More on Fighting Fire with Fire
Last night I talked about Rick Santorum’s declaration that he plans to “fight fire with fire,” and quoted my daughter’s observation that fighting fire with fire just creates more fire.
I was thinking of “fighting fire with fire” in the colloquial sense of “fighting the other guy’s sleazy tactics by using the same sleazy tactics yourself.” I generally disagree with this approach. I’d rather point out the other guy’s scuzzball tactics, rather than sinking to his level. I do think that fighting this sort of “fire” with more “fire” just leads to a huge conflagration.
However, several commenters pointed out that firefighters often literally do fight fire with fire. Here is one description of possible techniques:
When faced with a massive, woodland-consuming storm of flames and ash, your first instinct might not be to apply more fire to the dire situation. But think about it for a second: A fire needs oxygen and fuel, such as leaves and vegetation, to continue raging. Rob the fire of either source of nourishment and you squelch the chemical reaction that produces it.
When faced with an oil-well fire, firefighters have been known to remove the oxygen from the equation by detonating a little dynamite.

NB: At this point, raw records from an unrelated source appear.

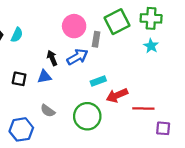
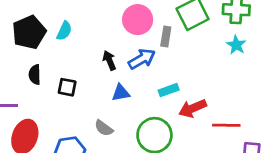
blue triangle: (44, 77) -> (121, 93), moved

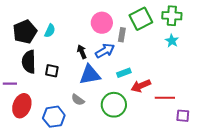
black semicircle: (35, 75) -> (29, 62), size x1.6
blue triangle: (121, 93) -> (90, 75), size x1.6

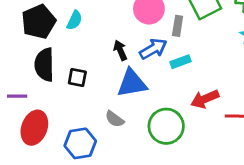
cyan rectangle: (124, 73) -> (180, 62), moved

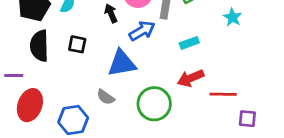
black arrow: (120, 50) -> (111, 13), moved
cyan rectangle: (180, 62) -> (189, 43), moved
black square: (77, 78) -> (77, 44), moved

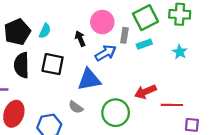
cyan star: (233, 17) -> (180, 52), moved
cyan rectangle: (189, 43) -> (144, 44), moved
black square: (77, 44) -> (53, 64), size x1.5

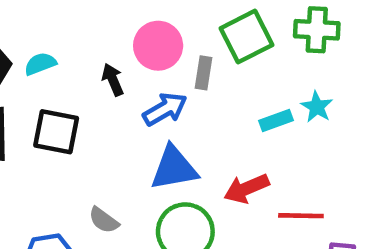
cyan semicircle: (45, 31) -> (40, 64), turned -136
cyan rectangle: (144, 44) -> (276, 120), moved
blue triangle: (89, 80) -> (174, 168), moved

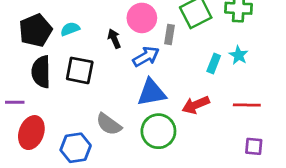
cyan rectangle: (276, 120) -> (214, 64), turned -48
red line: (301, 216) -> (247, 105), moved
gray semicircle: (104, 220) -> (109, 124), size x1.4

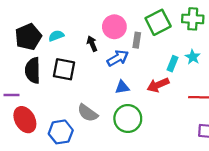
blue triangle: (152, 93) -> (122, 87), size x0.6
red arrow: (196, 105) -> (158, 85), moved
red ellipse: (31, 133) -> (25, 120), turned -50

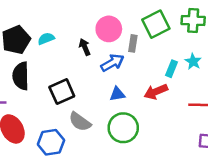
black square: (64, 69) -> (62, 92), moved, turned -35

The blast eats up all the local oxygen, leaving nothing to keep the fire going. When an entire forest is ablaze, however, a different tactic is in order. Firefighters remove the fuel — and what better way to quickly remove combustible underbrush than to carefully set it on fire?
I think this theory has an analogue in politics. Namely, if you see that the other side is going to be able to burn your candidate down by attacking his weak spots, you might want to set some backfires — vetting your candidate, in other words — thus depriving the other side of the huge amount of fuel that can cause an out of control wildfire.
The thing to remember is: any time you fight fire with fire, you’re, well, playing with fire. And if you play with fire, you might get burned. I’ll stop the stupid analogies now, but the point is: vetting is important — but it also needs to be done carefully. Because if you can’t stand the heat, get out of the . . . ah, hell. You know what I mean.
So vet away, folks. But be careful out there. And be careful not to burn each other, or to burn bridges, OK?
Otherwise I’ll have to drag out more stupid fire analogies. And nobody wants that.